GRID Standards: PA Sets the Rules of the Game
In his Feb. 3 budget address, Governor Josh Shapiro proposed the Governor’s Responsible Infrastructure Development (GRID) standards — a framework intended to bring clarity and consistency to how AI data centers are permitted and built in Pennsylvania. We attended the address in Harrisburg & his framework drew applause from both sides of the aisle.
The backdrop
Consider that the Interstate Highway System took decades and roughly $15 billion per year (inflation-adjusted) to build. Today, AI infrastructure investment is exceeding $250 billion annually. This is the fastest capital deployment in modern history — and Pennsylvania has the assets to compete and win in this race for more jobs, tax revenue and flywheel investment.
However, public understanding of how these facilities operate has not kept pace.
My 72-year-old aunt ( ignorant to social media algorithms) thinks that data centers are “starving communities of water.”
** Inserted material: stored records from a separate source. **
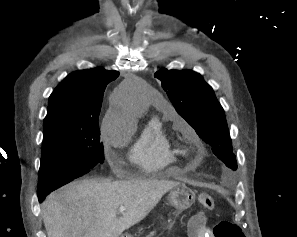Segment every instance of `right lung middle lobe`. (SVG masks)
<instances>
[{"mask_svg":"<svg viewBox=\"0 0 297 237\" xmlns=\"http://www.w3.org/2000/svg\"><path fill=\"white\" fill-rule=\"evenodd\" d=\"M98 121L61 120L44 125L38 190H55L103 163Z\"/></svg>","mask_w":297,"mask_h":237,"instance_id":"obj_1","label":"right lung middle lobe"}]
</instances>
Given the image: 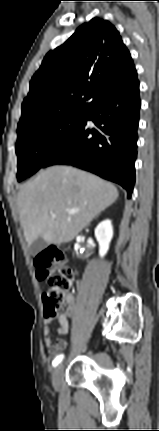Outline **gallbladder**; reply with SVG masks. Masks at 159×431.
<instances>
[{"label":"gallbladder","instance_id":"1","mask_svg":"<svg viewBox=\"0 0 159 431\" xmlns=\"http://www.w3.org/2000/svg\"><path fill=\"white\" fill-rule=\"evenodd\" d=\"M48 243L42 238L36 239L30 246V251L32 255H37L42 250L47 247Z\"/></svg>","mask_w":159,"mask_h":431}]
</instances>
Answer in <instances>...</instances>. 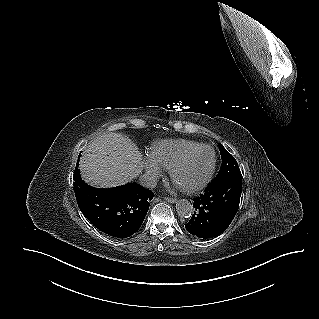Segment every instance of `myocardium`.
<instances>
[{
  "instance_id": "f54148a6",
  "label": "myocardium",
  "mask_w": 319,
  "mask_h": 319,
  "mask_svg": "<svg viewBox=\"0 0 319 319\" xmlns=\"http://www.w3.org/2000/svg\"><path fill=\"white\" fill-rule=\"evenodd\" d=\"M202 148L210 149L212 154H213V161H212L211 167H210L206 177L204 178V180L202 182H200L198 185H196L192 188H181V190L186 194L198 193L201 190H203L204 188H206L208 186V184L211 182L213 175H214V172H215V169H216V165H217V154H216L215 149L208 144H199V145L189 149L185 153H183L170 168V177H171L172 181L174 183H176L175 182V175H176L177 171L187 162V160L194 153H196L198 150H200Z\"/></svg>"
}]
</instances>
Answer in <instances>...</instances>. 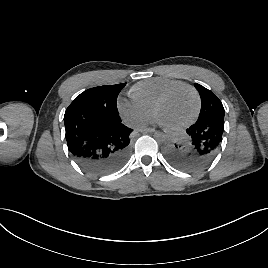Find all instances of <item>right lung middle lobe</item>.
I'll list each match as a JSON object with an SVG mask.
<instances>
[{"instance_id":"1","label":"right lung middle lobe","mask_w":268,"mask_h":268,"mask_svg":"<svg viewBox=\"0 0 268 268\" xmlns=\"http://www.w3.org/2000/svg\"><path fill=\"white\" fill-rule=\"evenodd\" d=\"M126 83L98 86L78 95L66 109L65 115L81 108L95 109L108 114H119L117 97Z\"/></svg>"}]
</instances>
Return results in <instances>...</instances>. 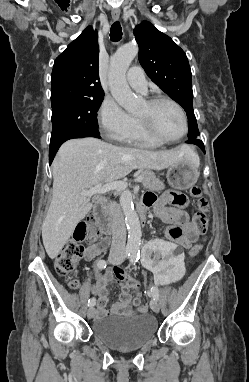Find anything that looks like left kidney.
Masks as SVG:
<instances>
[{"label": "left kidney", "instance_id": "obj_1", "mask_svg": "<svg viewBox=\"0 0 249 382\" xmlns=\"http://www.w3.org/2000/svg\"><path fill=\"white\" fill-rule=\"evenodd\" d=\"M171 244L164 237H152L147 245H142L139 266L145 267L146 273H152V282L158 286L172 287L176 280L181 281L187 276L188 267L184 266L181 245Z\"/></svg>", "mask_w": 249, "mask_h": 382}]
</instances>
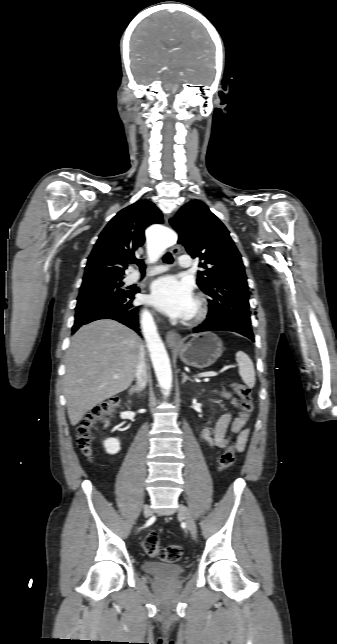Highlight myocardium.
Here are the masks:
<instances>
[{
	"label": "myocardium",
	"instance_id": "myocardium-1",
	"mask_svg": "<svg viewBox=\"0 0 337 644\" xmlns=\"http://www.w3.org/2000/svg\"><path fill=\"white\" fill-rule=\"evenodd\" d=\"M209 307L207 299L204 295L198 294L194 298V309L191 314L185 319L188 324H198L202 322L208 315Z\"/></svg>",
	"mask_w": 337,
	"mask_h": 644
}]
</instances>
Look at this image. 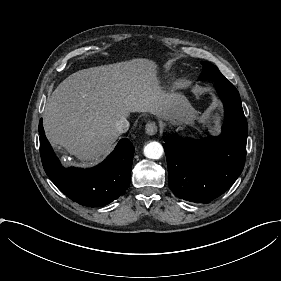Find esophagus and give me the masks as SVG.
I'll use <instances>...</instances> for the list:
<instances>
[{"label":"esophagus","instance_id":"esophagus-1","mask_svg":"<svg viewBox=\"0 0 281 281\" xmlns=\"http://www.w3.org/2000/svg\"><path fill=\"white\" fill-rule=\"evenodd\" d=\"M145 131L148 135H154L157 132V125L155 122H149L145 126Z\"/></svg>","mask_w":281,"mask_h":281}]
</instances>
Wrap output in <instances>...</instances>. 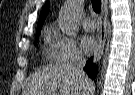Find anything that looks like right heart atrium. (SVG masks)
<instances>
[{"instance_id": "d8ad5b80", "label": "right heart atrium", "mask_w": 135, "mask_h": 95, "mask_svg": "<svg viewBox=\"0 0 135 95\" xmlns=\"http://www.w3.org/2000/svg\"><path fill=\"white\" fill-rule=\"evenodd\" d=\"M49 55L55 62H67L71 59L82 58L76 42L69 36L56 33L50 41Z\"/></svg>"}]
</instances>
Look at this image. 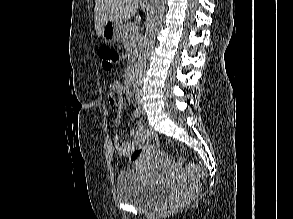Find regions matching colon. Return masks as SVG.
Instances as JSON below:
<instances>
[{
	"label": "colon",
	"mask_w": 293,
	"mask_h": 219,
	"mask_svg": "<svg viewBox=\"0 0 293 219\" xmlns=\"http://www.w3.org/2000/svg\"><path fill=\"white\" fill-rule=\"evenodd\" d=\"M100 58L102 60V65L104 69L108 72L113 71L116 64L119 60L118 53L108 46H104L100 49ZM159 144V139L156 133L147 131L146 138L143 145L139 148L134 149L130 154V159L135 162L139 160L144 154L155 149ZM178 164L181 168L195 173L199 178L204 179L206 177V170L194 163L193 161L188 160L185 157H181L178 160Z\"/></svg>",
	"instance_id": "obj_1"
}]
</instances>
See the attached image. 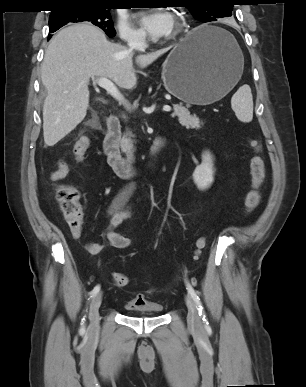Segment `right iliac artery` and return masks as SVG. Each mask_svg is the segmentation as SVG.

Actually, modern closed-loop AI data centers use less water than many traditional industrial uses. Large pharmaceutical manufacturing facilities, for example, can consume up to 2 million gallons per day. A 100-MW modern data center uses use a fraction of that amount — and in most cases its water usage is comparable to a residential subdivision. And it’s worth noting: two Pennsylvania counties are among the most water-rich in the country.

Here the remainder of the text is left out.